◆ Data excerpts

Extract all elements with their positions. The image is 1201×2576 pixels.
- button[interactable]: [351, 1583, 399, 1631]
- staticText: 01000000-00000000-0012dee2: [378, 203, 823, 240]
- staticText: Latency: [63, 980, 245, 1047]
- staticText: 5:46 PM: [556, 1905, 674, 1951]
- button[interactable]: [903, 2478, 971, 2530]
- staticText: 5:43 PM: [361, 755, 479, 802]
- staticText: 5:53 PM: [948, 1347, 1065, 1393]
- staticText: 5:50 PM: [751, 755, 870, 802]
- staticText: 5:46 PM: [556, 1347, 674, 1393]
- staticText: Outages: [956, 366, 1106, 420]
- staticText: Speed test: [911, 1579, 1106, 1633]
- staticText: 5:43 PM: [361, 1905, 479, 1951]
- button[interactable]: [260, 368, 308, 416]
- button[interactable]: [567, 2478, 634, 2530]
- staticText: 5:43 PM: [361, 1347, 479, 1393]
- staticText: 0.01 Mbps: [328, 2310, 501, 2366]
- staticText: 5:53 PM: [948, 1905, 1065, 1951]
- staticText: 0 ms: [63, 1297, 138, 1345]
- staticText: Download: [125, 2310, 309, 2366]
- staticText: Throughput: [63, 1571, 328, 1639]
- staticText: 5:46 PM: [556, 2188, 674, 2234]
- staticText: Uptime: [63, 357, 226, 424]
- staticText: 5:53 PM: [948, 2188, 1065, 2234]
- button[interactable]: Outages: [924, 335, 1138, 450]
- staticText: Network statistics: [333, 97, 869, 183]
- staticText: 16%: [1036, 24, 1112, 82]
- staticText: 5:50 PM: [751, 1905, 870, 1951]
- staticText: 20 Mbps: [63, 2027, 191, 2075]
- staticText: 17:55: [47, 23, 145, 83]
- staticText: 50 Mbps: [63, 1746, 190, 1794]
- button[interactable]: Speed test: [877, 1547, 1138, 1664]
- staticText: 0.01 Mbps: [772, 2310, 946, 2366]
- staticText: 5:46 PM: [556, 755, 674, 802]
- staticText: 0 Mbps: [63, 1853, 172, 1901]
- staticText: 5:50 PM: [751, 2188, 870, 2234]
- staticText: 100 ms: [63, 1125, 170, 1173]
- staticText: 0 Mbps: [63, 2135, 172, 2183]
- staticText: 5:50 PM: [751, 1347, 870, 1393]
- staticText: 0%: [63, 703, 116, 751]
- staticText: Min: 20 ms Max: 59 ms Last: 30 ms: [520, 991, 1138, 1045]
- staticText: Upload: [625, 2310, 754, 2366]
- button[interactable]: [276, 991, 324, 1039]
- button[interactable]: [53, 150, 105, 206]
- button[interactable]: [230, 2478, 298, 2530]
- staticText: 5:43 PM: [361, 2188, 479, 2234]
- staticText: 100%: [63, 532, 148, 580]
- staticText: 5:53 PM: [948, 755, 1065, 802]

==

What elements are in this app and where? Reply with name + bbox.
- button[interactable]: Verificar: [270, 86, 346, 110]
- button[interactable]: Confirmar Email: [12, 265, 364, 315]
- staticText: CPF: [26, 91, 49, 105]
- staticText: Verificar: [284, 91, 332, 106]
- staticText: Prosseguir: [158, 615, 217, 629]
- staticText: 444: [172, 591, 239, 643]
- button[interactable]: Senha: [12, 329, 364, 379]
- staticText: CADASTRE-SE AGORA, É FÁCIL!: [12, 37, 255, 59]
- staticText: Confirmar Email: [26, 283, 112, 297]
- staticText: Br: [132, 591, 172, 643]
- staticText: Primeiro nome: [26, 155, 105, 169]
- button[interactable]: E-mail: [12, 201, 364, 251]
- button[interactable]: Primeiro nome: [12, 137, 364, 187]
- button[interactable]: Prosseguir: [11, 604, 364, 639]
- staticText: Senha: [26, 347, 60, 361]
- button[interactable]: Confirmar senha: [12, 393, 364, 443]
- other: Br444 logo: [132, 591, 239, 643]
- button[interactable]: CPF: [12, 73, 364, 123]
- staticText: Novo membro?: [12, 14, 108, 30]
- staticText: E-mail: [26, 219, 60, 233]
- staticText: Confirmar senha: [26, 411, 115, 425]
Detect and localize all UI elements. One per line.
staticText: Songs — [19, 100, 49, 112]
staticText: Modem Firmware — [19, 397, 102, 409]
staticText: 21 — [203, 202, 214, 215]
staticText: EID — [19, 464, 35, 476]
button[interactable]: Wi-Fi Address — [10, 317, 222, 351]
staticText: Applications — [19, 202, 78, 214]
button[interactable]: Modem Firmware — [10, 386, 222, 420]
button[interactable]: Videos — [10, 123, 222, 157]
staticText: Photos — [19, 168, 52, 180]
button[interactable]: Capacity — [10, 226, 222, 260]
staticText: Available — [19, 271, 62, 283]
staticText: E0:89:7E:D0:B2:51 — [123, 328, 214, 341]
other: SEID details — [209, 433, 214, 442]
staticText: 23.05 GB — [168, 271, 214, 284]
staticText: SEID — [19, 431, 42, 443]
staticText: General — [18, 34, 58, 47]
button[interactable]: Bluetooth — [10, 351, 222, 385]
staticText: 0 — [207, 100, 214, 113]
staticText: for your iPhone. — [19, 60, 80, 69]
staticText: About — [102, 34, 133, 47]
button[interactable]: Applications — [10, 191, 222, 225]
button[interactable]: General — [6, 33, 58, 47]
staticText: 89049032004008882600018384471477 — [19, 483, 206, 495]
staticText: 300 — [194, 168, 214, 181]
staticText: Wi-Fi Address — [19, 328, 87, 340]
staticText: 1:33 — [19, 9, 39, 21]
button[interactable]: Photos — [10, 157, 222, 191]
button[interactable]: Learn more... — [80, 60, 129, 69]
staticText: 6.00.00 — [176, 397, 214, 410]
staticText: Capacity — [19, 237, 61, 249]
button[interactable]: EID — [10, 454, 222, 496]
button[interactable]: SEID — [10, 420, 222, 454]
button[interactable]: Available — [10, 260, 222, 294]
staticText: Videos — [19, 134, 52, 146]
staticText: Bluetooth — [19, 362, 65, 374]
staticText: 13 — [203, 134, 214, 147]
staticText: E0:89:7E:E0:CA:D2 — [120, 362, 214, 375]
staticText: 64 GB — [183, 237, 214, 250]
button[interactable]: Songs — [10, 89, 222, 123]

...

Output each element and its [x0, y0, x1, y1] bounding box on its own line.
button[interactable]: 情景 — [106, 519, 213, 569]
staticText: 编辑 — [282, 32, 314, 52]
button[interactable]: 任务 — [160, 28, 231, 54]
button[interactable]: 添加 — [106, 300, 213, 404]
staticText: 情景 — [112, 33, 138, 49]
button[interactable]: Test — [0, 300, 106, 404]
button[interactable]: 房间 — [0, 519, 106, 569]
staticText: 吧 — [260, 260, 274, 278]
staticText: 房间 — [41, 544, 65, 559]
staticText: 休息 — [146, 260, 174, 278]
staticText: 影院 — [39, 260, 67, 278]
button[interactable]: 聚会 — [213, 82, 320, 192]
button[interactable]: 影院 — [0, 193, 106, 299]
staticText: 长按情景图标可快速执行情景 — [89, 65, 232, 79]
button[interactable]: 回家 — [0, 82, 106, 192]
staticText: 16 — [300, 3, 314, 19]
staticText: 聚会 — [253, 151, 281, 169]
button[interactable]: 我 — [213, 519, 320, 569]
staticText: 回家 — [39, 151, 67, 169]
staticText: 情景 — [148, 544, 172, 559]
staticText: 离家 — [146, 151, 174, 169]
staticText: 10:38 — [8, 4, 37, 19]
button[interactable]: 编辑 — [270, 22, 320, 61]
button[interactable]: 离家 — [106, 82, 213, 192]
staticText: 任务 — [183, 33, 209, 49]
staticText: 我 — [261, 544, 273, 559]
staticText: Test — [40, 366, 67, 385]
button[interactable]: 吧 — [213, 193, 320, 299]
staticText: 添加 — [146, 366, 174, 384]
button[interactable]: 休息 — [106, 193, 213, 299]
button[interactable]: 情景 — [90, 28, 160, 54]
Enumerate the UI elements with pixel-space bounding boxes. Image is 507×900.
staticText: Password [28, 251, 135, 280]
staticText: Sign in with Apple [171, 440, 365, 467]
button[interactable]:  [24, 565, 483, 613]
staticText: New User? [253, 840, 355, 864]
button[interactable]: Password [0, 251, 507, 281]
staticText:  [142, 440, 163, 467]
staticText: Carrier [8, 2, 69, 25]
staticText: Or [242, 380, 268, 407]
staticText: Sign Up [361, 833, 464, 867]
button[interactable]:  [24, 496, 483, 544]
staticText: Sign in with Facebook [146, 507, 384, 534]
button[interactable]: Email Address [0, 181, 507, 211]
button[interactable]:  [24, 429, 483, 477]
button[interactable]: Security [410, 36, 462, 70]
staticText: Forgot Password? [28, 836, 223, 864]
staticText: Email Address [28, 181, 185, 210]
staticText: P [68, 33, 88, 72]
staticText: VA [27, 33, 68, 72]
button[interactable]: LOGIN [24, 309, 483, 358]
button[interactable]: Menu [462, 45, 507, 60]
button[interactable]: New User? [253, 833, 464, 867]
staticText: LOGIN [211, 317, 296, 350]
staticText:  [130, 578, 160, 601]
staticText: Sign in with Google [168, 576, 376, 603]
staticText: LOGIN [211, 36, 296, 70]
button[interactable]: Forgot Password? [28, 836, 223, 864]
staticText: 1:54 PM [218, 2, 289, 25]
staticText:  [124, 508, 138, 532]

◆ PROMPT
Where a line of the entries contains "Password", report that line.

◆ ANSWER
staticText: Password [28, 251, 135, 280]
button[interactable]: Password [0, 251, 507, 281]
staticText: Forgot Password? [28, 836, 223, 864]
button[interactable]: Forgot Password? [28, 836, 223, 864]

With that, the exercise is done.